Abortion rights groups leading in the fundraising fight over Constitutional Amendment No. 2
With Kentucky's near-total abortion ban in effect while the issue is sorted out in court, all eyes are on a highly-consequential constitutional amendment on the ballot this fall. And donors are financing campaigns to win over the hearts and minds of Kentucky voters before November 8.
Abortion rights groups, who hope to convince the state's high court to strike down Kentucky's sweeping abortion restrictions, are relying on an argument that the right to an abortion is already protected by way of language in the state constitution. But that argument would be deeply undercut by a constitutional amendment that Kentuckians will weigh in on this November.
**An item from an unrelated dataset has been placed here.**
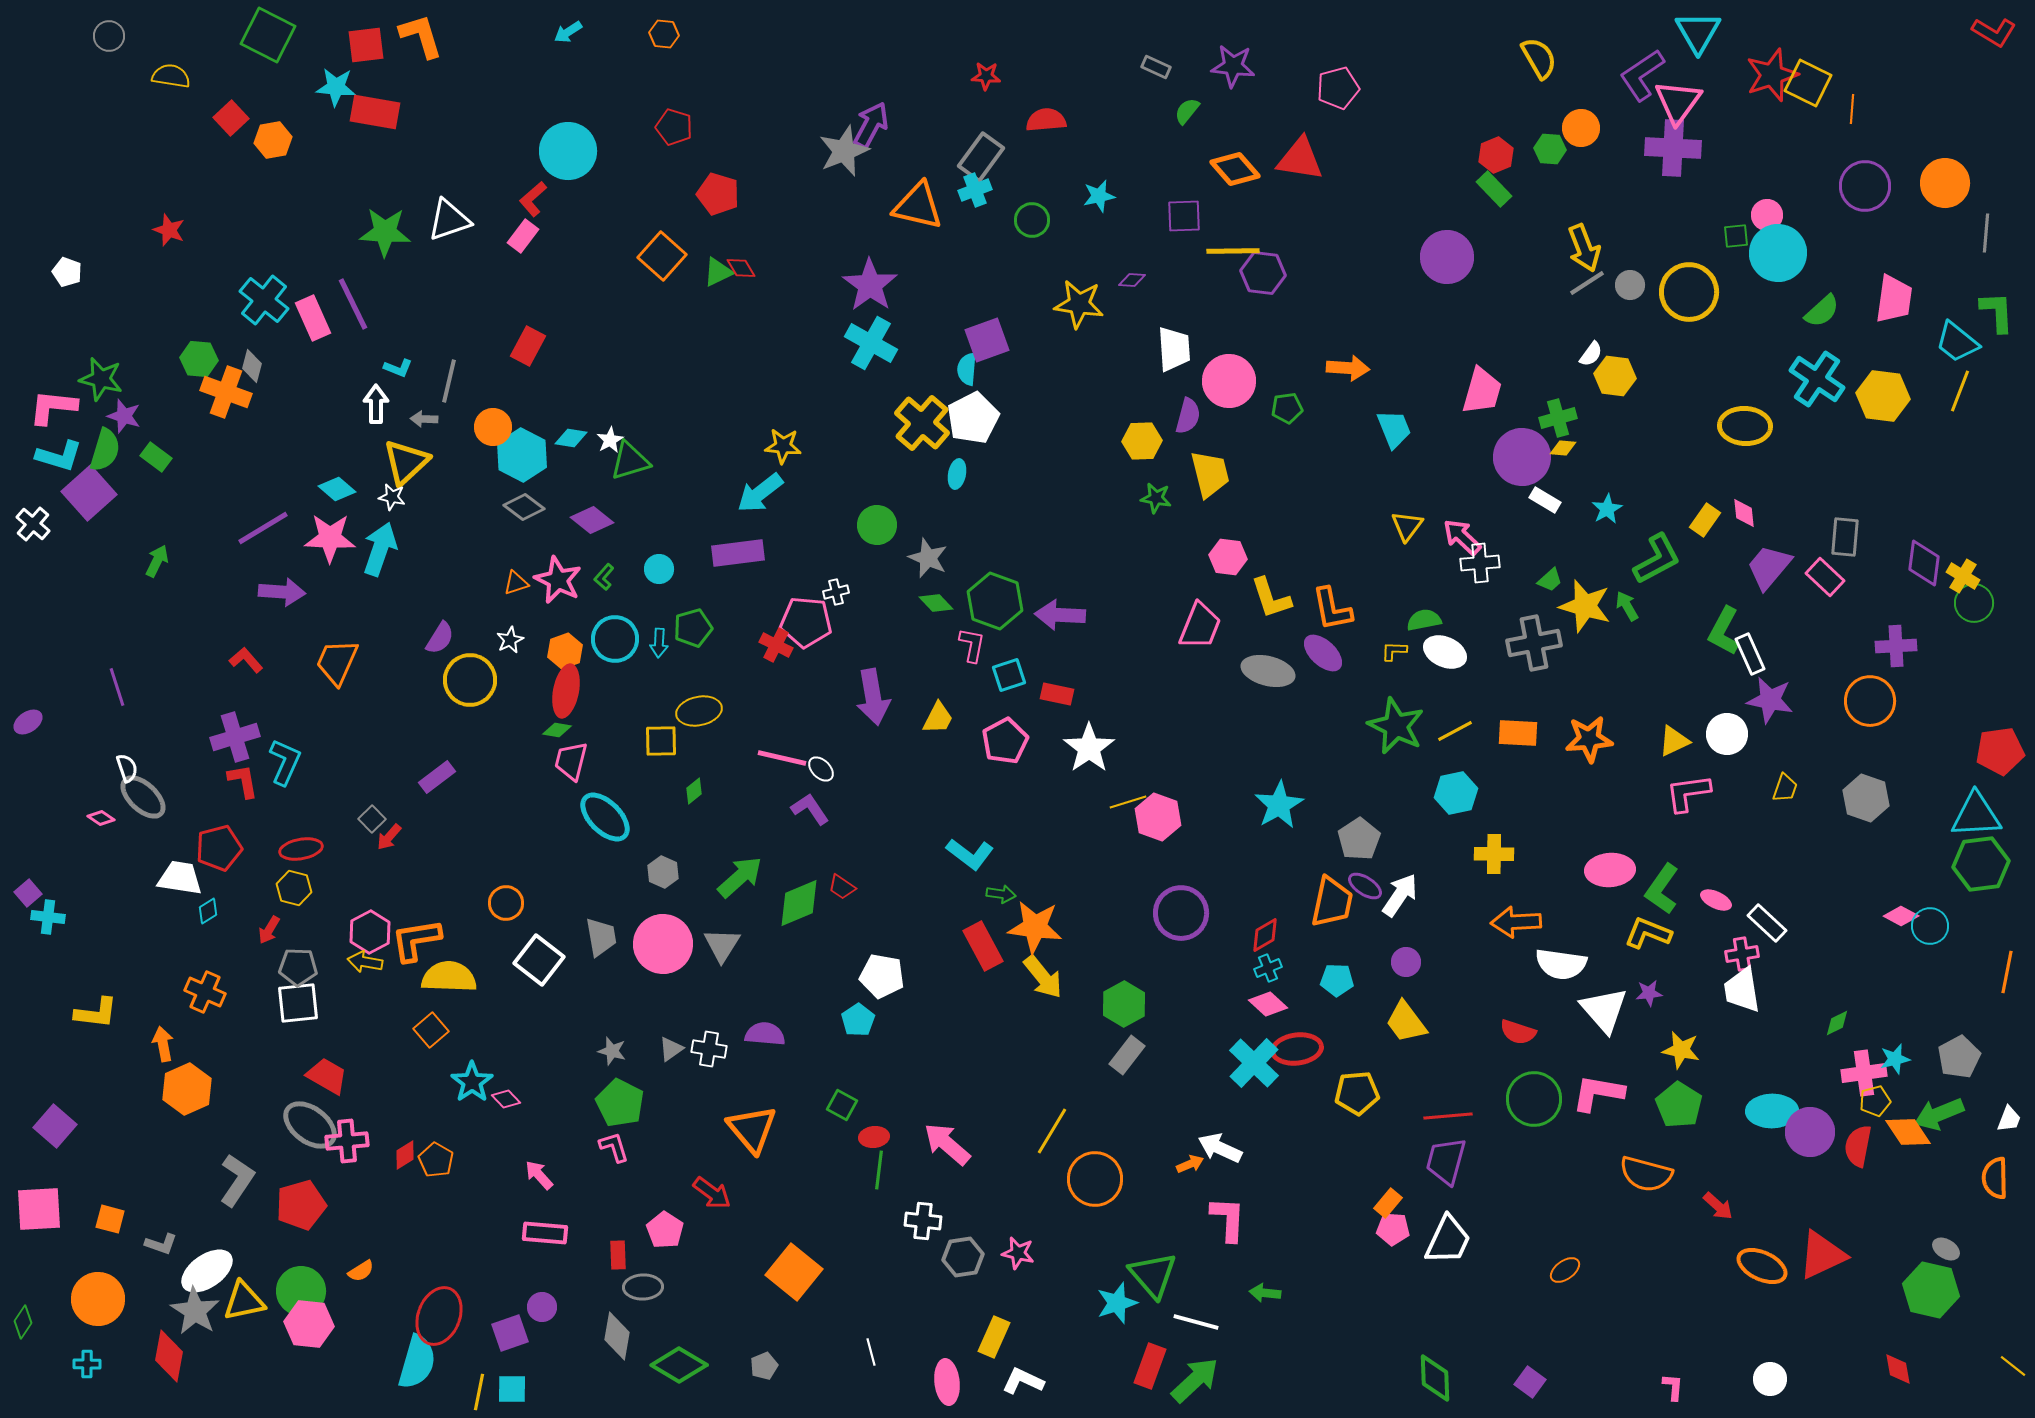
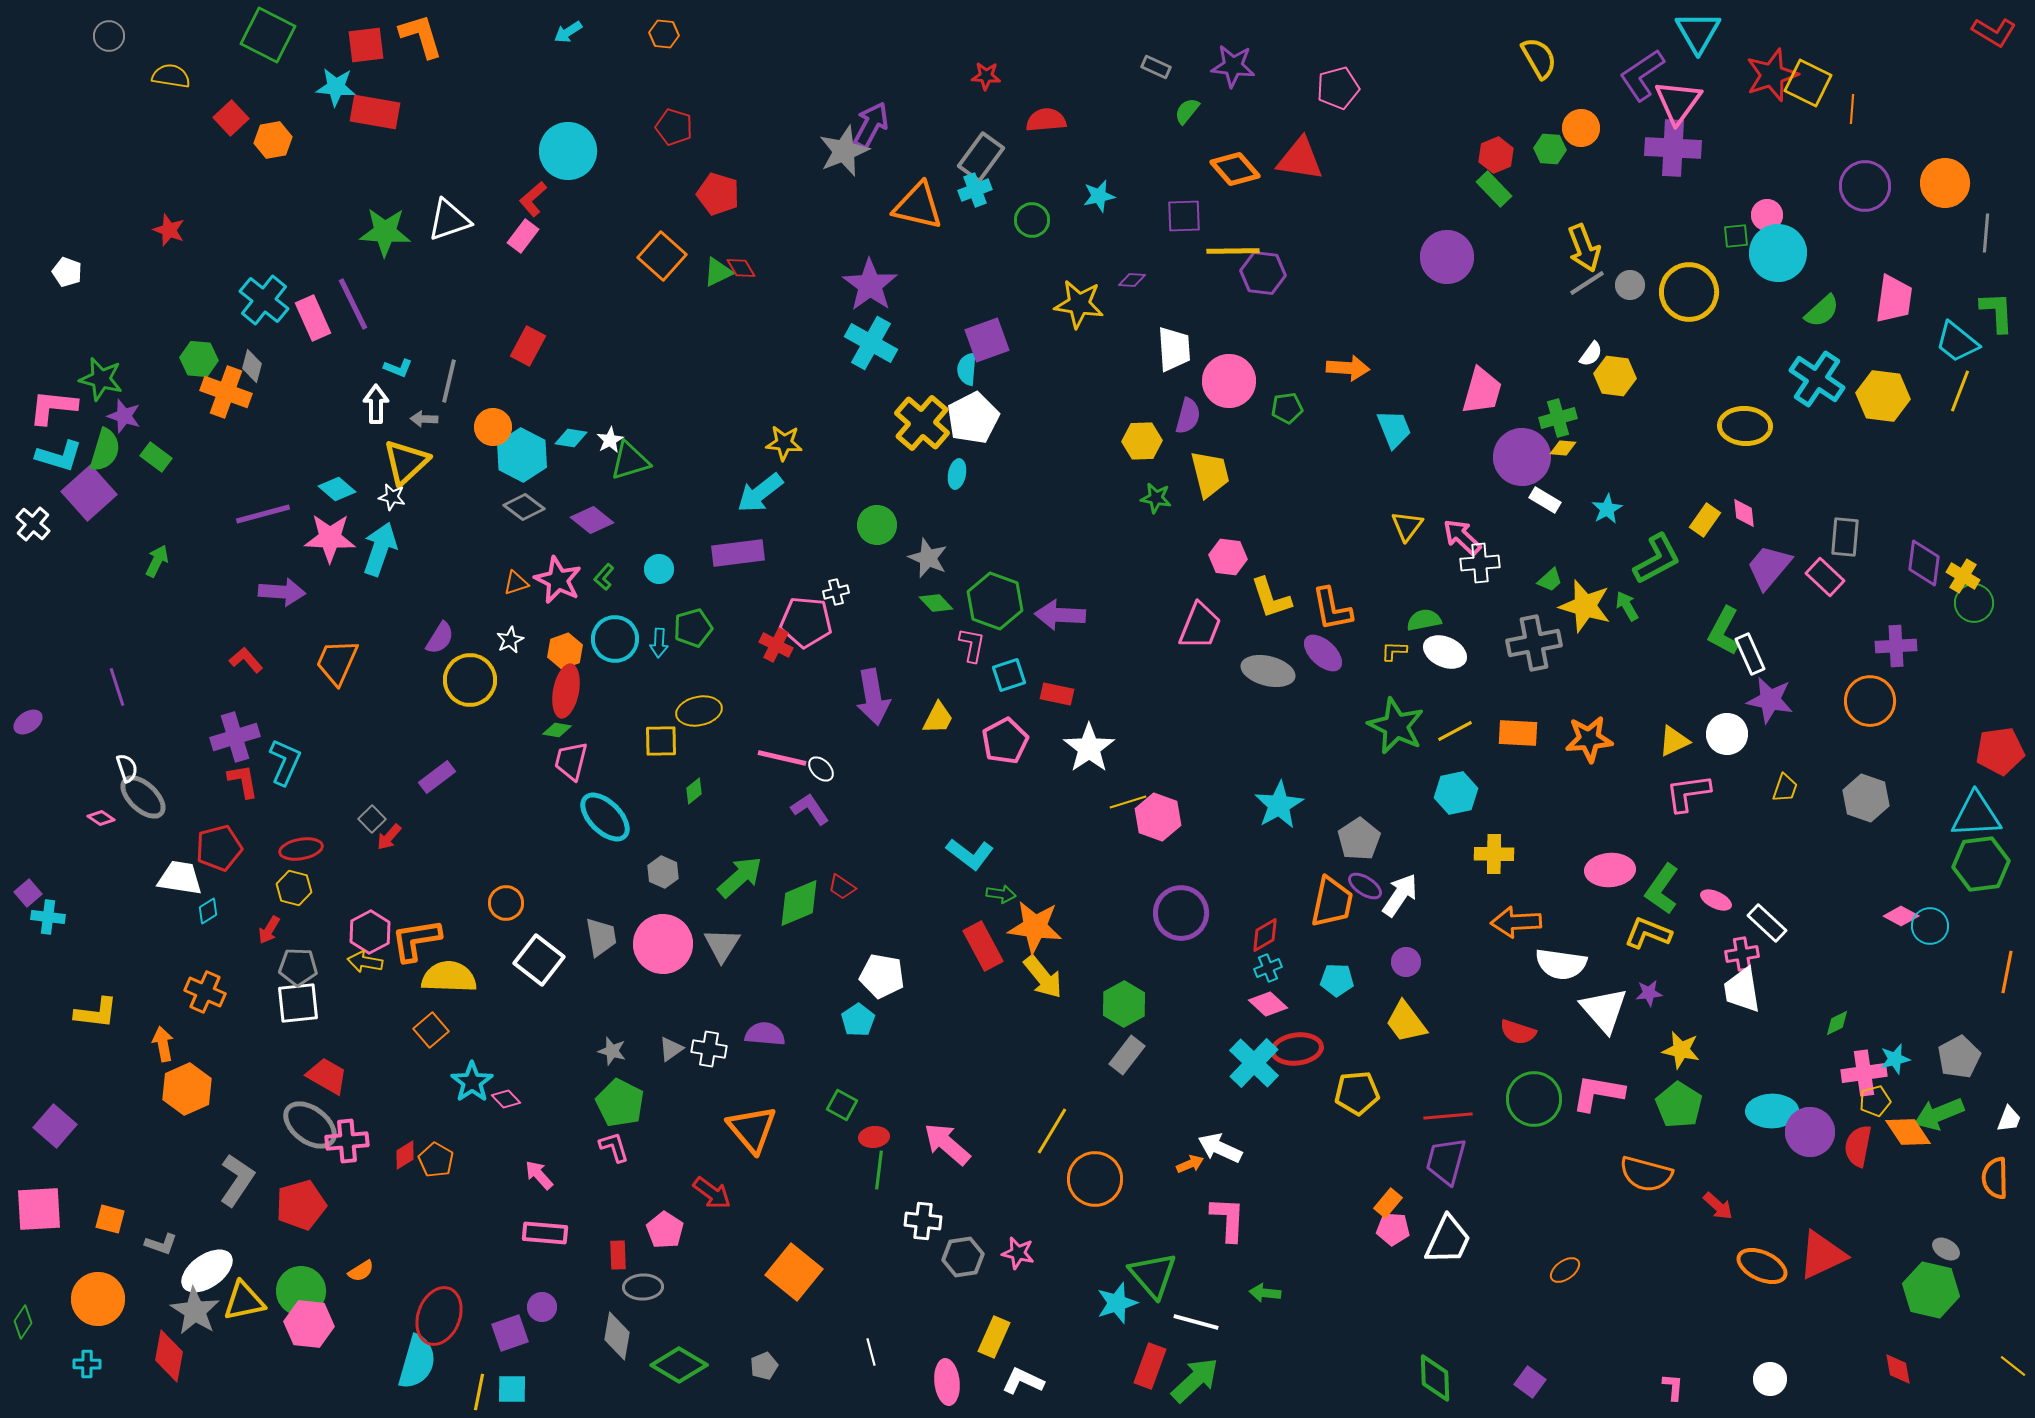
yellow star at (783, 446): moved 1 px right, 3 px up
purple line at (263, 528): moved 14 px up; rotated 16 degrees clockwise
"The Constitutional Amendment that will be on Kentucky's ballots this fall would explicitly state that there is no right to get an abortion in Kentucky, if it is adopted," Sam Crankshaw with the ACLU says.
And those high stakes haven't escaped advocates for and against abortion rights.
So far, Protect Kentucky Access, a group opposed to the amendment, has raked in $1.7 million in contributions over the last year. They're hoping for a repeat of what happened in Kansas in August, when the conservative state delivered a blow to abortion rights opponents by halting a similar anti-abortion referendum at the ballot box.
Meanwhile, Yes for Life, a group pressing for passage of Kentucky's amendment, has raised nearly half a million in its campaign.
But there are different variables in play than in Kansas, which could affect the outcome. The Herald-Leader reports, according to the census, Kansas is generally wealthier, better educated, and has fewer residents than Kentucky. The ballot measure Kansans rejected was also longer, granting specific powers to the legislature to regulate abortion.